→ Records contained in a dataset:
---*---

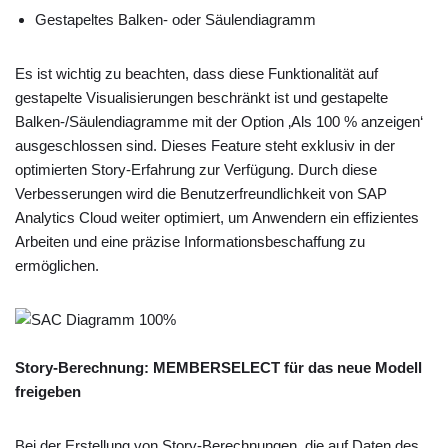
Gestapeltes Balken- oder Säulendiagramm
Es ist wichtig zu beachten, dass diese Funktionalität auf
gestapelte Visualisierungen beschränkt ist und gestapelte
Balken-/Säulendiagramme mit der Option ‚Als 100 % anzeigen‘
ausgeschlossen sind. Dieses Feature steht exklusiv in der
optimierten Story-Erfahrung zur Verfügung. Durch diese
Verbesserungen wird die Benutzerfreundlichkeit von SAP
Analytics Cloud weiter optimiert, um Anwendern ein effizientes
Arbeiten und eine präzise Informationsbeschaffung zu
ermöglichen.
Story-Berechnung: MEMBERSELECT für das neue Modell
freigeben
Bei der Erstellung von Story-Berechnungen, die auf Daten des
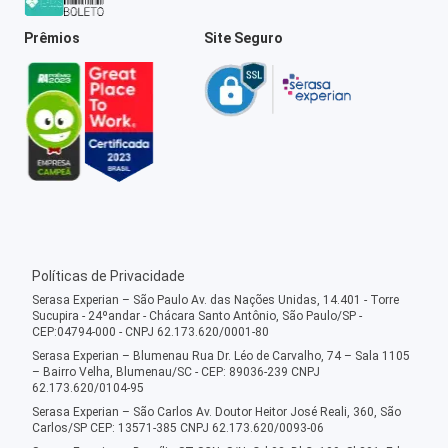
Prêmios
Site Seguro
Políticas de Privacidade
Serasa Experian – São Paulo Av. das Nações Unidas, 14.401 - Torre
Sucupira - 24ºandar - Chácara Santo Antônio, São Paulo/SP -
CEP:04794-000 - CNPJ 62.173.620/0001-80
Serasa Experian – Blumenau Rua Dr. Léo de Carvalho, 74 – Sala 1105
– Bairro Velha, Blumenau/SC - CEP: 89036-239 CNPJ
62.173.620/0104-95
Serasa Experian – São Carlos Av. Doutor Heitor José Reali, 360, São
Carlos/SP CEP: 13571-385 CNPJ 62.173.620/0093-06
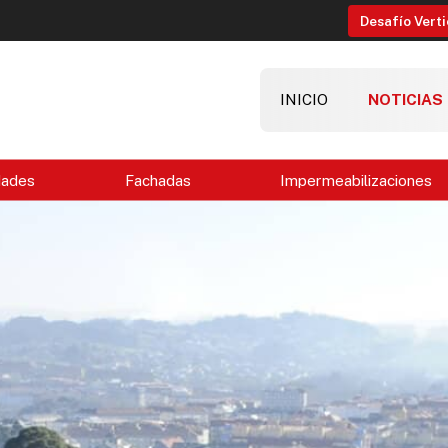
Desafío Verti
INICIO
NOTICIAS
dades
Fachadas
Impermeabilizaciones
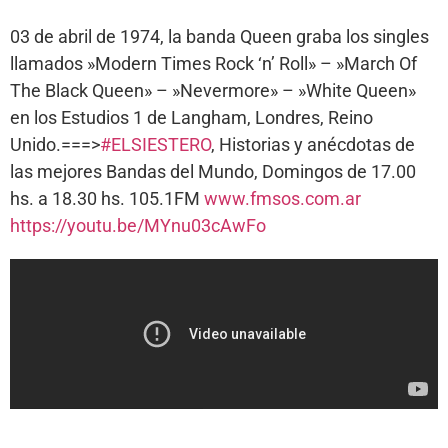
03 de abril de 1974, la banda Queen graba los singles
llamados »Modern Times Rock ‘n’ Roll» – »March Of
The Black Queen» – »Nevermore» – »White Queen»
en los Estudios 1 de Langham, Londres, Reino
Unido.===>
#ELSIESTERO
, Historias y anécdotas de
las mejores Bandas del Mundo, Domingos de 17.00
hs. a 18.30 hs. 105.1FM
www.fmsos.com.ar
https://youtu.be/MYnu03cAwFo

---*---

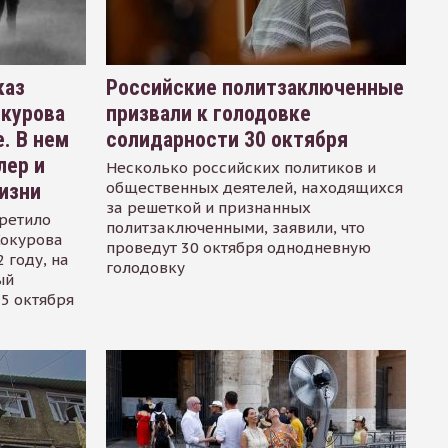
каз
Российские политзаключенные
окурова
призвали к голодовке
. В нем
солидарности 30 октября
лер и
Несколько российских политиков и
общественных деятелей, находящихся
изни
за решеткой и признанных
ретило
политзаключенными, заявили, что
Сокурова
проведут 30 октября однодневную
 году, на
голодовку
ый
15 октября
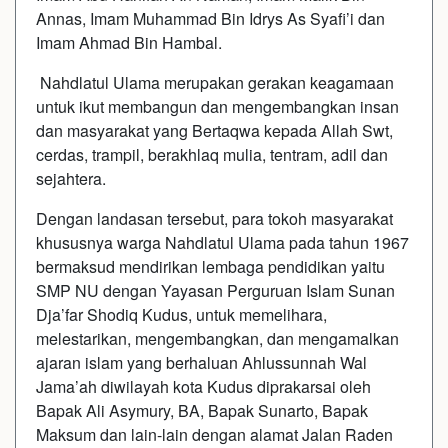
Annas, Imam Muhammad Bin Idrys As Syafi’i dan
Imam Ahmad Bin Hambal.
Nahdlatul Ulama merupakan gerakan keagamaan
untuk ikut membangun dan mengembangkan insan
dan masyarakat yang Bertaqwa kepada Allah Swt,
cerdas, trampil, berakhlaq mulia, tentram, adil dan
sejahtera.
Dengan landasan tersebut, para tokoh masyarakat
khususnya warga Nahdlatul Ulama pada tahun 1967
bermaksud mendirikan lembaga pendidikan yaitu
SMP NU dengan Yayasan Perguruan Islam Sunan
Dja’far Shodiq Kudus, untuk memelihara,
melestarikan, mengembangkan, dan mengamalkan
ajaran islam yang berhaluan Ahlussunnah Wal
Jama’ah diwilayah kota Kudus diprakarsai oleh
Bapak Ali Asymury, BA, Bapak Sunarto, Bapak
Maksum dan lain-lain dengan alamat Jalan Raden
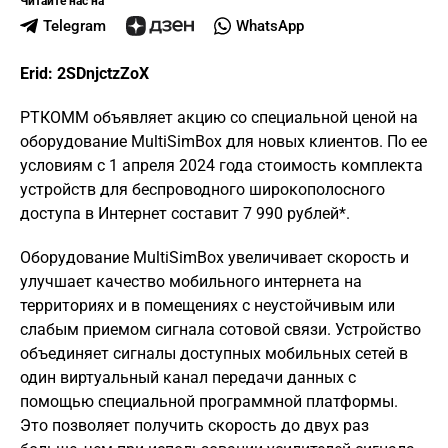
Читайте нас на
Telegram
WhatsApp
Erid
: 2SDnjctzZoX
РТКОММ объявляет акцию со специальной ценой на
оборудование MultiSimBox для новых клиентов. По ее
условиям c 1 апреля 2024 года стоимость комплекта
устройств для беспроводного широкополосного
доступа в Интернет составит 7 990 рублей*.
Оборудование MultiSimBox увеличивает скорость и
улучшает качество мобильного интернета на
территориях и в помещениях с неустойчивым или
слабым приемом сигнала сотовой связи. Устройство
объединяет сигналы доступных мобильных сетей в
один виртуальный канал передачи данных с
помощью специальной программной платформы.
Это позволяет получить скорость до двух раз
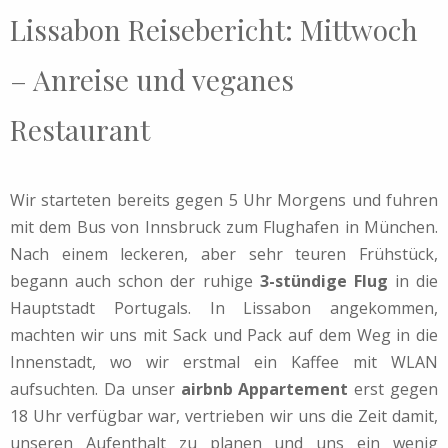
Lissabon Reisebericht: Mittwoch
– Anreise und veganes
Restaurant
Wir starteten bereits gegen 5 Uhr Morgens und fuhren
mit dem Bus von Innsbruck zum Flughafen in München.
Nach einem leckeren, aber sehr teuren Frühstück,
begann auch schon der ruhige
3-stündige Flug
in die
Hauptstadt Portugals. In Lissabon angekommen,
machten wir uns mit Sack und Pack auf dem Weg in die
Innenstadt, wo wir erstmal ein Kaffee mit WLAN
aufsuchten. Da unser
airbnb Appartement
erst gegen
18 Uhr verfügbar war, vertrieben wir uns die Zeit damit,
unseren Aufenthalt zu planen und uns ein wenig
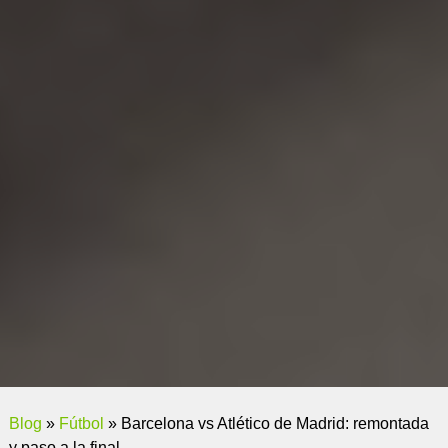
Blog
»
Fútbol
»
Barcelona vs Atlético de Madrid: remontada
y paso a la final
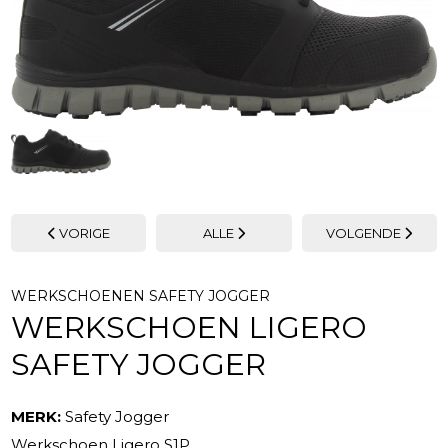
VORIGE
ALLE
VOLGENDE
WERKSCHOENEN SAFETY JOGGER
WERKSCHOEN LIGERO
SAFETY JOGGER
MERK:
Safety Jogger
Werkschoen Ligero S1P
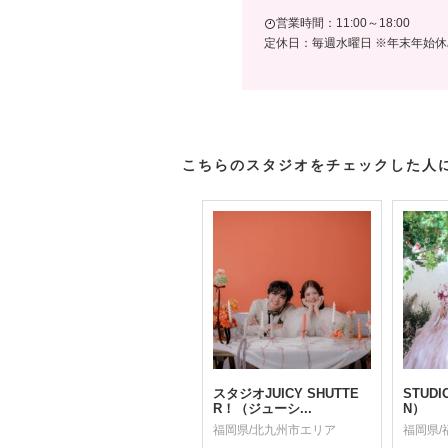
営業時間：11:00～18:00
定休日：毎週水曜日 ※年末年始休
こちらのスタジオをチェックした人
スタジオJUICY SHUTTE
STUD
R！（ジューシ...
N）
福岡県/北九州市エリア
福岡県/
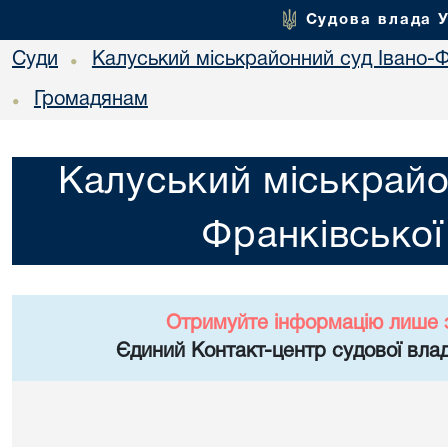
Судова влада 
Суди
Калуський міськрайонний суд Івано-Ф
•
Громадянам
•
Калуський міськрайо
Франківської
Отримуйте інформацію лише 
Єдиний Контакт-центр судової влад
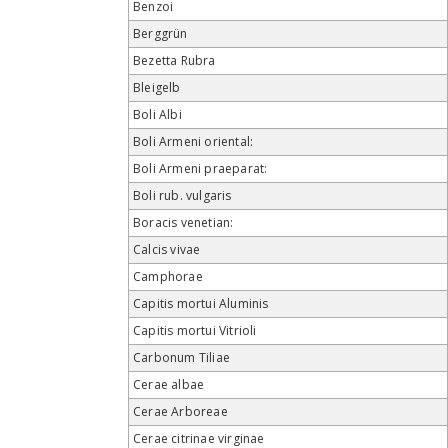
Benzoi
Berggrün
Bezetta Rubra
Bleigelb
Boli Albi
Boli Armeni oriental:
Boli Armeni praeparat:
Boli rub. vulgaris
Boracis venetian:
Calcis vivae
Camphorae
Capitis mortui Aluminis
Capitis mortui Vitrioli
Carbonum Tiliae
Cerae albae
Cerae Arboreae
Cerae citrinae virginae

---*---

→ Exercise aim: Each line above that falls between the line with "Serasa Experian – São Paulo" and the line with "https://youtu.be/MYnu03cAwFo" should be printed exactly, together with those two lines, but the pictures should not.

→ Response to this task:
Serasa Experian – São Paulo Av. das Nações Unidas, 14.401 - Torre
Sucupira - 24ºandar - Chácara Santo Antônio, São Paulo/SP -
CEP:04794-000 - CNPJ 62.173.620/0001-80
Serasa Experian – Blumenau Rua Dr. Léo de Carvalho, 74 – Sala 1105
– Bairro Velha, Blumenau/SC - CEP: 89036-239 CNPJ
62.173.620/0104-95
Serasa Experian – São Carlos Av. Doutor Heitor José Reali, 360, São
Carlos/SP CEP: 13571-385 CNPJ 62.173.620/0093-06
Desafío Verti
INICIO
NOTICIAS
dades
Fachadas
Impermeabilizaciones
03 de abril de 1974, la banda Queen graba los singles
llamados »Modern Times Rock ‘n’ Roll» – »March Of
The Black Queen» – »Nevermore» – »White Queen»
en los Estudios 1 de Langham, Londres, Reino
Unido.===>
#ELSIESTERO
, Historias y anécdotas de
las mejores Bandas del Mundo, Domingos de 17.00
hs. a 18.30 hs. 105.1FM
www.fmsos.com.ar
https://youtu.be/MYnu03cAwFo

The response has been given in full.